Akses Pangan Bermutu

Berbicara tentang pangan, kita tidak sedang membahas kuantitas saja. Ketersediaan pangan yang menipis seiring bertambahnya populasi dunia menjadi sebuah ancaman yang membodohkan cara bernalar.

Realitanya, pola tanam dan konsumsi adalah akar masalah yang jauh lebih penting untuk dipahami. Ketersediaan pangan bisa dikendalikan jika masyarakat mau merubah pola pikir terlebih dahulu. Jumlah pangan akan tetap bisa dikontrol sejalan berubahnya pola makan.

Konsumsi makanan rata-rata orang Indonesia masih jauh lebih kecil dari jumlah lahan pertanian yang tersedia dari Sabang sampai Marauke. Hanya saja, lahan-lahan tersebut masih belum sepenuhnya dihidupkan untuk mencukupi kebutuhan pasar. 

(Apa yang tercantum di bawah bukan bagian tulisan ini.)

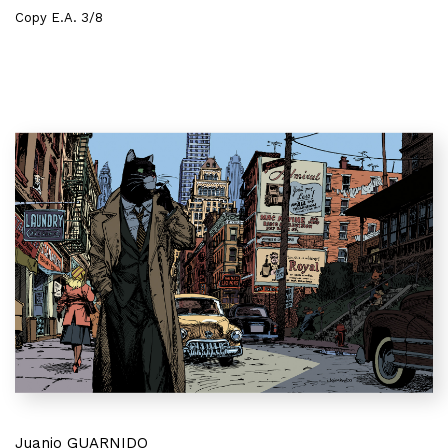
Copy E.A. 3/8
Juanjo GUARNIDO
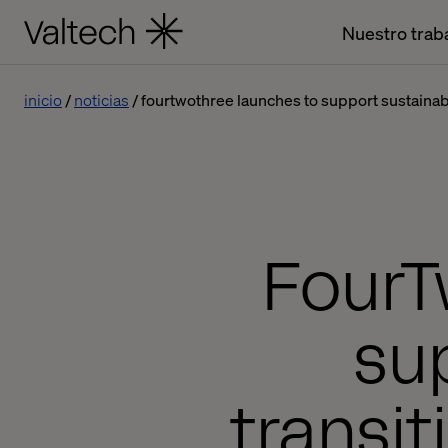
Nuestro trab
inicio
noticias
fourtwothree launches to support sustainable
FourT
su
transit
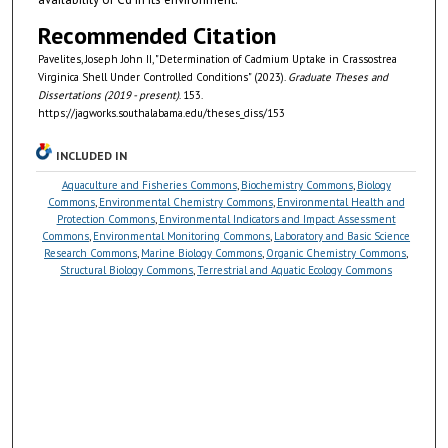
Recommended Citation
Pavelites, Joseph John II, "Determination of Cadmium Uptake in Crassostrea
Virginica Shell Under Controlled Conditions" (2023).
Graduate Theses and
Dissertations (2019 - present)
. 153.
https://jagworks.southalabama.edu/theses_diss/153
INCLUDED IN
Aquaculture and Fisheries Commons
,
Biochemistry Commons
,
Biology
Commons
,
Environmental Chemistry Commons
,
Environmental Health and
Protection Commons
,
Environmental Indicators and Impact Assessment
Commons
,
Environmental Monitoring Commons
,
Laboratory and Basic Science
Research Commons
,
Marine Biology Commons
,
Organic Chemistry Commons
,
Structural Biology Commons
,
Terrestrial and Aquatic Ecology Commons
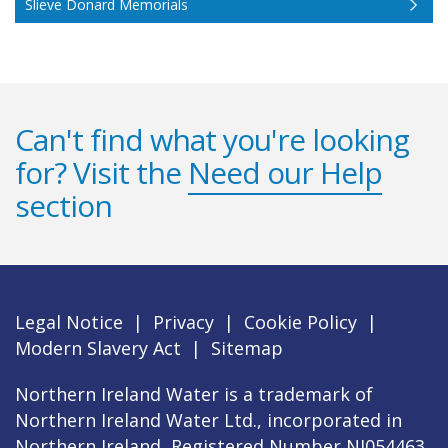
Slieve Donard Memorials
Can't find what you're looking
for? Visit the
Need our Help
section
Legal Notice
|
Privacy
|
Cookie Policy
|
Modern Slavery Act
|
Sitemap
Northern Ireland Water is a trademark of
Northern Ireland Water Ltd., incorporated in
Northern Ireland, Registered Number NI054463,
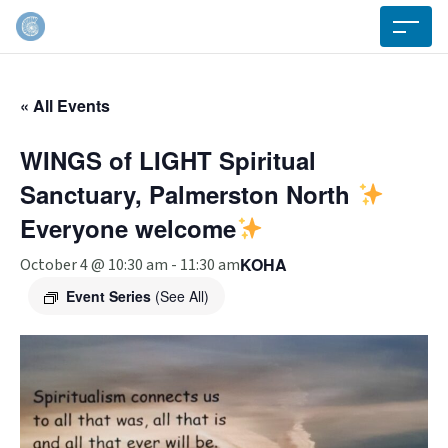
« All Events
WINGS of LIGHT Spiritual
Sanctuary, Palmerston North
Everyone welcome
KOHA
October 4 @ 10:30 am
-
11:30 am
Event Series
(See All)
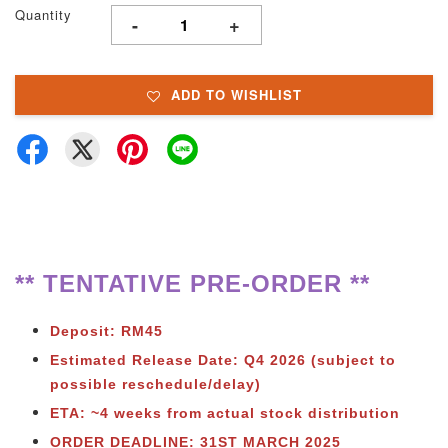
Quantity
-
+
ADD TO WISHLIST
** TENTATIVE PRE-ORDER **
Deposit: RM45
Estimated Release Date: Q4
2026 (subject to
possible reschedule/delay)
ETA: ~4 weeks from actual stock distribution
ORDER DEADLINE: 31ST MARCH 2025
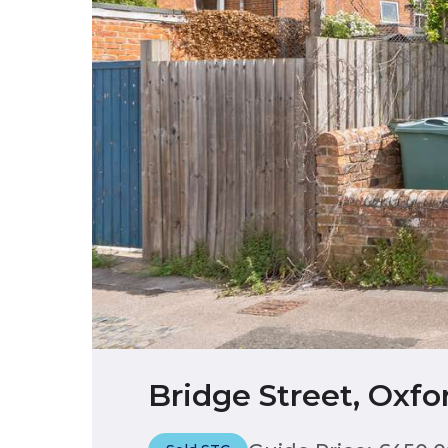
Bridge Street, Oxfo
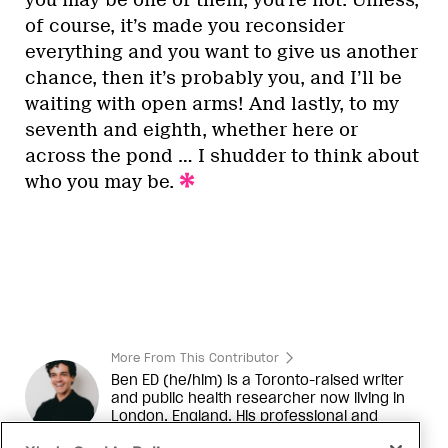
of course, it’s made you reconsider
everything and you want to give us another
chance, then it’s probably you, and I’ll be
waiting with open arms! And lastly, to my
seventh and eighth, whether here or
across the pond … I shudder to think about
who you may be.
More From This Contributor
Ben
ED (he/him) is a Toronto-raised writer
and public health researcher now living in
London, England. His professional and
creative interests include health equity,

Di Aceh saja, tomat, bawang, wortel masih bergantung pada pulau Sumatra. Untuk sayuran, petani lokal sejauh ini mampu menyeimbangkan kebutuhan pasar. 

Kawasan-kawasan pertanian produktif belum secara masif dihidupkan di beberapa kabupaten di Aceh. Jika saja pemerintah lokal mau, lahan pertanian lokal mampu menghasilkan tomat, bawang, cabe, wortel dan sayuran lainnya yang dibutuhkan masyarakat.

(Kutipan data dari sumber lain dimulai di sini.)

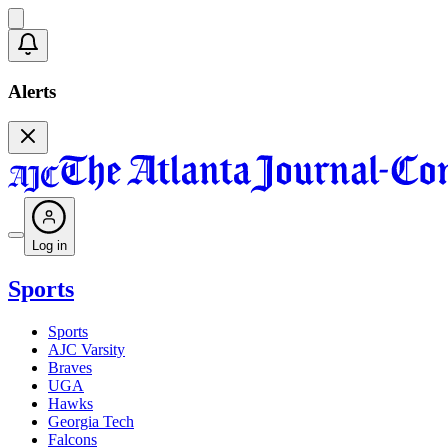
Alerts
Log in
Sports
Sports
AJC Varsity
Braves
UGA
Hawks
Georgia Tech
Falcons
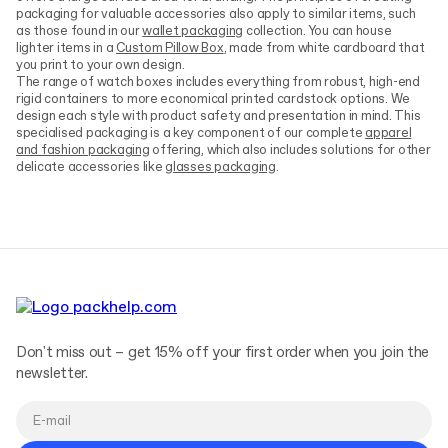
packaging for valuable accessories also apply to similar items, such
as those found in our
wallet packaging
collection. You can house
lighter items in a
Custom Pillow Box
, made from white cardboard that
you print to your own design.
The range of watch boxes includes everything from robust, high-end
rigid containers to more economical printed cardstock options. We
design each style with product safety and presentation in mind. This
specialised packaging is a key component of our complete
apparel
and fashion packaging
offering, which also includes solutions for other
delicate accessories like
glasses packaging
.
Don't miss out – get 15% off your first order when you join the
newsletter.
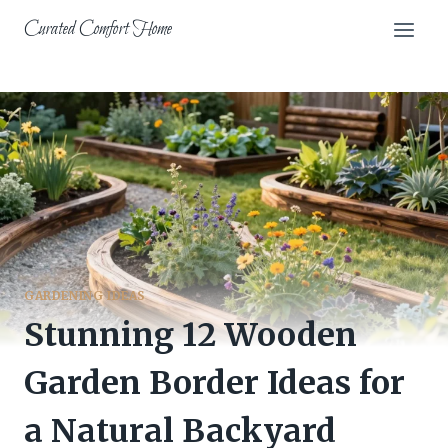
Skip
Curated Comfort Home
to
content
GARDENING IDEAS
Stunning 12 Wooden
Garden Border Ideas for
a Natural Backyard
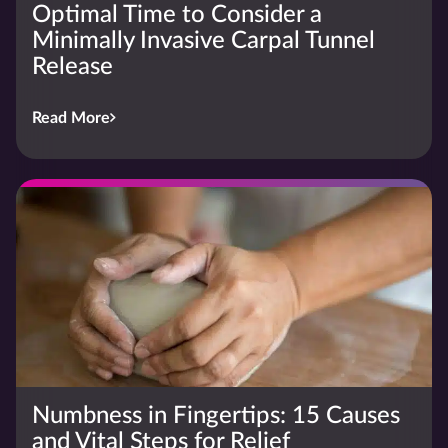
Optimal Time to Consider a
Minimally Invasive Carpal Tunnel
Release
Read More
Numbness in Fingertips: 15 Causes
and Vital Steps for Relief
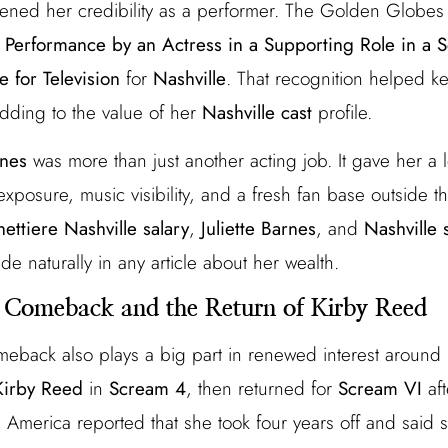
ened her credibility as a performer. The Golden Globes 
 Performance by an Actress in a Supporting Role in a S
 for Television
for
Nashville
. That recognition helped k
dding to the value of her
Nashville cast
profile.
rnes
was more than just another acting job. It gave her a
xposure, music visibility, and a fresh fan base outside 
ettiere Nashville salary
,
Juliette Barnes
, and
Nashville 
de naturally in any article about her wealth.
 Comeback and the Return of Kirby Reed
eback also plays a big part in renewed interest around
Kirby Reed
in
Scream 4
, then returned for
Scream VI
aft
America reported that she took four years off and said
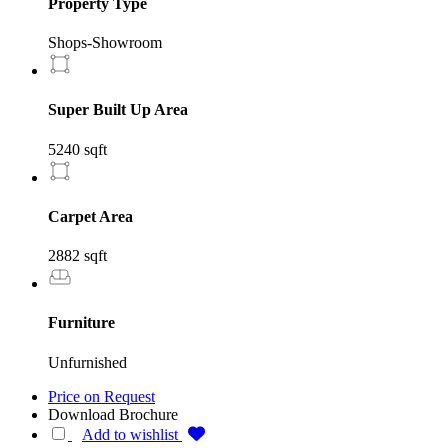
Property Type
Shops-Showroom
Super Built Up Area
5240 sqft
Carpet Area
2882 sqft
Furniture
Unfurnished
Price on Request
Download Brochure
Add to wishlist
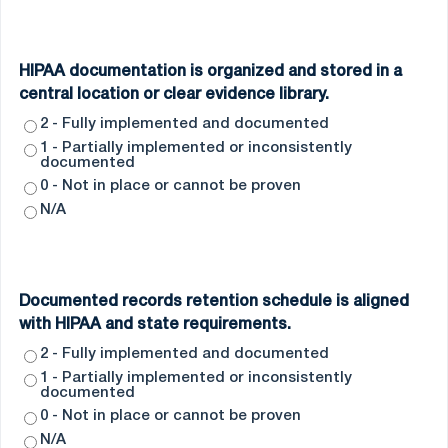
HIPAA documentation is organized and stored in a
central location or clear evidence library.
2 - Fully implemented and documented
1 - Partially implemented or inconsistently
documented
0 - Not in place or cannot be proven
N/A
Documented records retention schedule is aligned
with HIPAA and state requirements.
2 - Fully implemented and documented
1 - Partially implemented or inconsistently
documented
0 - Not in place or cannot be proven
N/A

Faktanya itu belum terjadi! selama ini, data akan kebutuhan sayuran mungkin tidak terdata secara akurat. Jadinya, kadangkala stok kebutuhan pangan melimpah dan dalam suatu ketika bisa sama sekali tidak tersedia. Harga bisa naik dua kali lipat saat itu juga.

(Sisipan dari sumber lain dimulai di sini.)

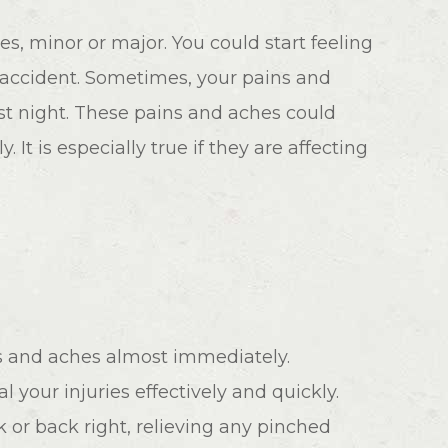
es, minor or major. You could start feeling
 accident. Sometimes, your pains and
rst night. These pains and aches could
. It is especially true if they are affecting
ns and aches almost immediately.
l your injuries effectively and quickly.
 or back right, relieving any pinched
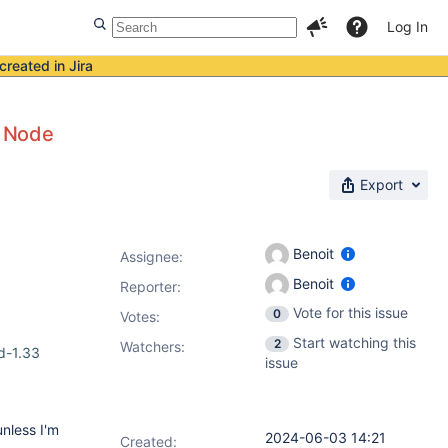
Log In
created in Jira
f Node
Export
Benoit
Assignee:
Benoit
Reporter:
Vote for this issue
0
Votes
:
Start watching this
2
Watchers:
d-1.33
issue
nless I'm
2024-06-03 14:21
Created:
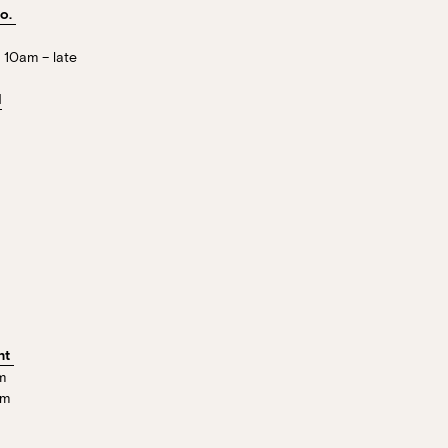
Co.
Stan’s Lounge
, Fellini’s Trattoria,
 10am – late
Wharves!
l
R EVENTS PAGE
nt
m
pm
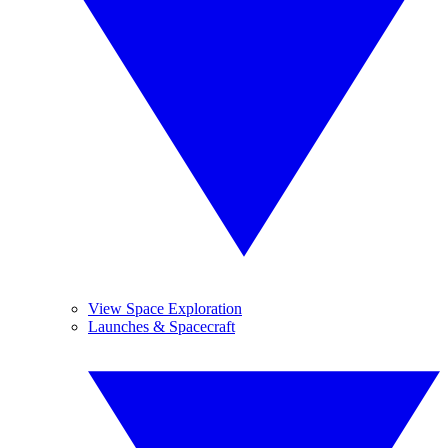
View Space Exploration
Launches & Spacecraft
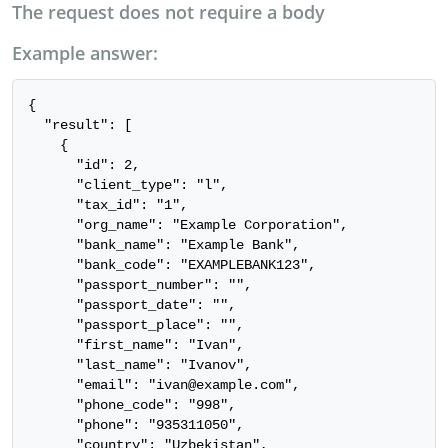
The request does not require a body
Example answer:
{

  "result": [

    {

      "id": 2,

      "client_type": "l",

      "tax_id": "1",

      "org_name": "Example Corporation",

      "bank_name": "Example Bank",

      "bank_code": "EXAMPLEBANK123",

      "passport_number": "",

      "passport_date": "",

      "passport_place": "",

      "first_name": "Ivan",

      "last_name": "Ivanov",

      "email": "ivan@example.com",

      "phone_code": "998",

      "phone": "935311050",

      "country": "Uzbekistan",
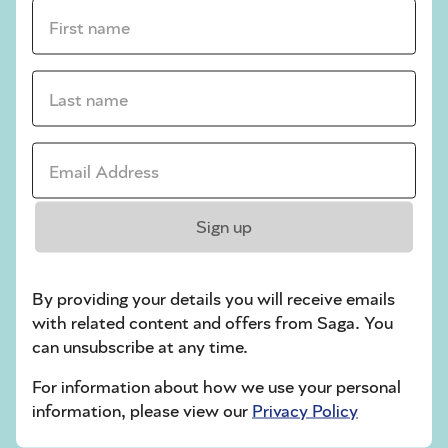
crossword tips for beginners
First name *
Play Another Of Our Free Daily Puzzles
Last name *
Email Address *
Codeword
Sign up
By providing your details you will receive emails
with related content and offers from Saga. You
can unsubscribe at any time.
Crossword
For information about how we use your personal
information, please view our
Privacy Policy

Akses pangan kadang dianggap sekedar kebutuhan singkat. Akhirnya, analisa kebutuhan rumah tangga seringkali diabaikan. Seharusnya pemerintah lokal bisa membuat grafik kebutuhan pangan yang terukur dan akurat.

Dalam satu kecamatan, berapa kebutuhan tomat, bawang dan cabe per minggunya dan seberapa banyak transaksi ekonomi menguntungkan masyarakat sekitar. Dengan cara ini, pemerintah lokal mampu memetakan sumber, jenis, dan kebutahan sayuran dalam skala kecil dan besar.

Rumah sebagai sumber pangan

Sebuah keluarga yang memiliki sebuah rumah dengan mudah dapat menyediakan tempat untuk kemudian ditanami sayuran yang dikonsumsi sehari-hari, semisal bayam, sawi, bawang dan cabe. 

Namun, hal ini tidak akan pernah terjadi jika penghuni rumah tidak terlebih dahulu merubah visi hidup keluarga ke arah yang lebih sehat. Perkara lahan bisa disiati, tapi kemauan untuk hidup sehat hanya datang dari pikiran yang sehat pula.

Kalau sehari-hari keluarga menghabiskan waktu lebih dominan diluar, merubah pekarangan sebagai tempat bercocok tanam tentu saja bukan pilihan yang ideal. 

sumber pangan keluarga|freepik.com
sumber pangan keluarga|freepik.com

Penting untuk keluarga menganalisa jenis makanan yang dikonsumsi dan mengevaluasi apakah sumber makanan selama ini condong menyehatkan atau malah menumpuk penyakit.

Caranya bagaimana? awali dengan mencatat setiap jenis pengeluaran sehari-hari untuk dianalisa setiap minggunya. Lihatlah berapa pengeluaran untuk kebutuhan dapur dan catat jenis sayuran yang biasa dikonsumsi oleh keluarga.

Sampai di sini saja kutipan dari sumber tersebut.